Tada-ji Temple 22 Chugoku Kannon Pilgrimage, Temple 24 Iwami Kannon Pilgrimage

 


I begin day 38 of my Chugoku Kannon Pilgrimage walk at Tada-ji Temple on the mountain top overlooking Shimoko. It is temple 22 of the pilgrimage.


It has been 7 days since the last temple of the pilgrimage, the Tamae Kannon-in down in Hagi.


Tada-ji is also the 24th temple of the Iwami Kannon Pilgrimage which I have been concurrently walking along since yesterday.


The Nio of Tada-ji are truly impressive....


Each is carved from a single piece of camphorwood. I am unable to find a date but they seem quite recent.


The name Tada is unique among Japanese temples, apparently.


It was founded in 806 by a monk who had travelled to China with Kobo Daishi to study.


He returned two years earlier than Kobo Daishi, and while passing through this area had an experience which caused him to establish a temple here around a tiny statue he brought back from China.


The honzon of the temple is a 11-faced Kannon.

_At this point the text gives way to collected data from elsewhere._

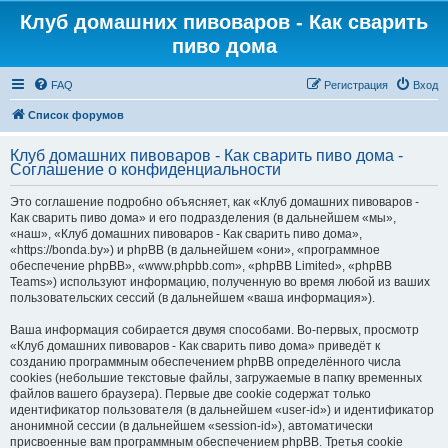
Клуб домашних пивоваров - Как cварить
пиво дома
FAQ
Регистрация
Вход
Список форумов
Клуб домашних пивоваров - Как cварить пиво дома -
Соглашение о конфиденциальности
Это соглашение подробно объясняет, как «Клуб домашних пивоваров -
Как cварить пиво дома» и его подразделения (в дальнейшем «мы»,
«наш», «Клуб домашних пивоваров - Как cварить пиво дома»,
«https://bonda.by») и phpBB (в дальнейшем «они», «программное
обеспечение phpBB», «www.phpbb.com», «phpBB Limited», «phpBB
Teams») используют информацию, полученную во время любой из ваших
пользовательских сессий (в дальнейшем «ваша информация»).
Ваша информация собирается двумя способами. Во-первых, просмотр
«Клуб домашних пивоваров - Как cварить пиво дома» приведёт к
созданию программным обеспечением phpBB определённого числа
cookies (небольшие текстовые файлы, загружаемые в папку временных
файлов вашего браузера). Первые две cookie содержат только
идентификатор пользователя (в дальнейшем «user-id») и идентификатор
анонимной сессии (в дальнейшем «session-id»), автоматически
присвоенные вам программным обеспечением phpBB. Третья cookie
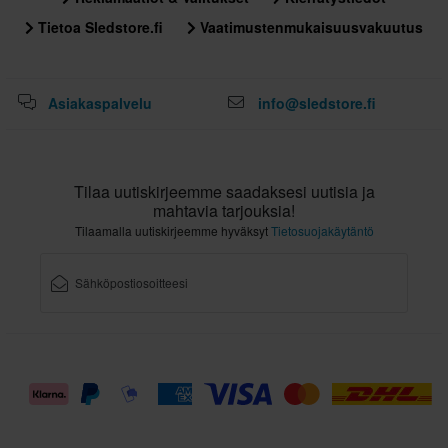
Tietoa Sledstore.fi
Vaatimustenmukaisuusvakuutus
Asiakaspalvelu
info@sledstore.fi
Tilaa uutiskirjeemme saadaksesi uutisia ja
mahtavia tarjouksia!
Tilaamalla uutiskirjeemme hyväksyt
Tietosuojakäytäntö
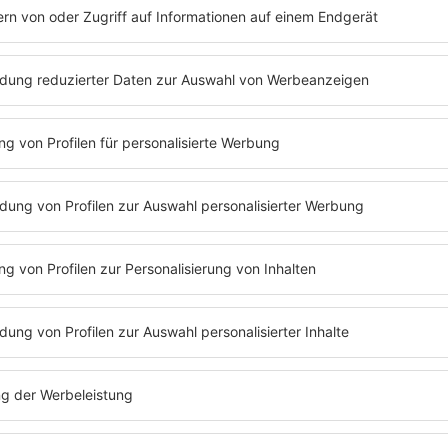
loswerden oder einfach
Los geht´s - über die 9
Eure Mails, Bilder oder
Studio.
sst Euch mit Eurem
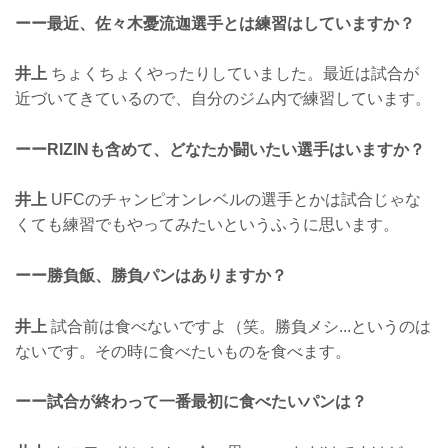
ーー最近、佐々木憂流迦選手とは練習はしていますか？
井上
ちょくちょくやったりしていました。最近は試合が
近づいてきているので、自分のジム内で練習しています。
ーーRIZINも含めて、どなたか闘いたい選手はいますか？
井上
UFCのチャンピオンレベルの選手とかは試合じゃな
くても練習でもやってみたいというふうに思います。
ーー勝負飯、勝負パンはありますか？
井上
試合前は食べないですよ（笑。勝負メシ...というのは
ないです。その時に食べたいものを食べます。
ーー試合が終わって一番最初に食べたいパンは？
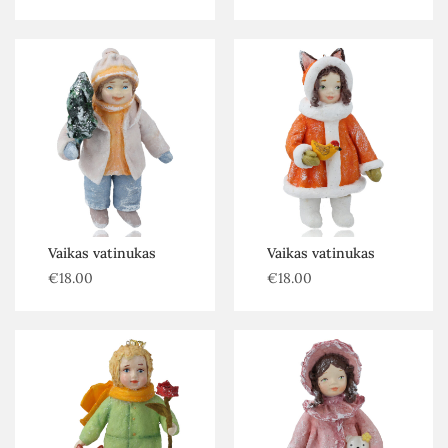
Vaikas vatinukas
Vaikas vatinukas
€
18.00
€
18.00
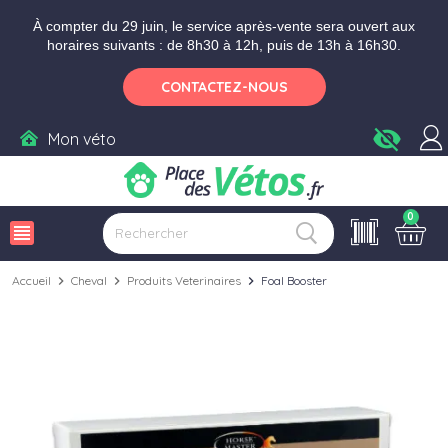
Aller aux paramètres d'accessibilité
Menu
Aller au contenu
Ajouter au panier
À compter du 29 juin, le service après-vente sera ouvert aux
horaires suivants : de 8h30 à 12h, puis de 13h à 16h30.
CONTACTEZ-NOUS
visibility_off
Mon véto
0
view_headline
Accueil
chevron_right
Cheval
chevron_right
Produits Veterinaires
chevron_right
Foal Booster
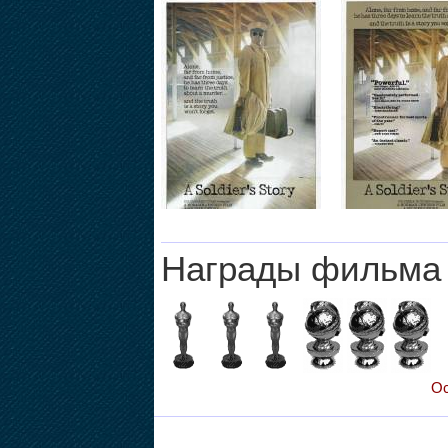
Награды фильма
Ос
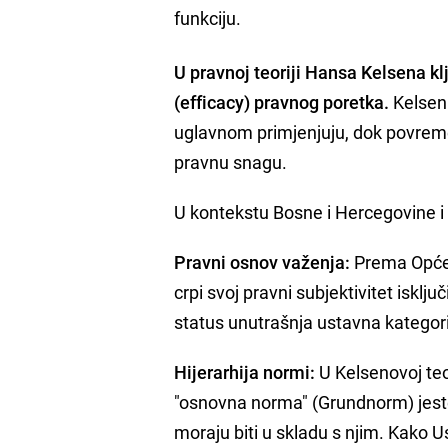
funkciju.
U pravnoj teoriji Hansa Kelsena klj
(efficacy) pravnog poretka.
Kelsen 
uglavnom primjenjuju, dok povrem
pravnu snagu.
U kontekstu Bosne i Hercegovine i s
Pravni osnov važenja:
Prema Općem
crpi svoj pravni subjektivitet isklj
status unutrašnja ustavna kategor
Hijerarhija normi:
U Kelsenovoj teor
"osnovna norma" (Grundnorm) jeste
moraju biti u skladu s njim. Kako U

It is a secret Buddha revealed once a year at the Hatsuumasai Festival.


That takes place on the Day of the Horse, on the second month of the lunar calendar, the festival day of Dakini Ten, a deity on the head of the Kannon statue.


Dakiniten later became equated with Inari, but was originally a set of female demons/goddesses connected with death.


This is one of the three major festivals of Iwami, and unfortunately, I have yet to attend.


At the small Inari Shrine (was it Dakiniten before Shinbutsununri?) there is a viewpoint looking out at the Japan Sea.

Around the Kobo Daishi statue at the base ( top photo of the post) is a miniature 88 temple pilgrimage about ten meters long.


There are two huge, ancient trees in the grounds, a camphor tree said to be over 1,000 years old, and a Cypress said to be over 1100 years old.


There is a Kumano Shrine in the grounds connected to another experience by Ryusei Shonin, the founder.


Tada-ji is believed to be the oldest extant temple in Hamada.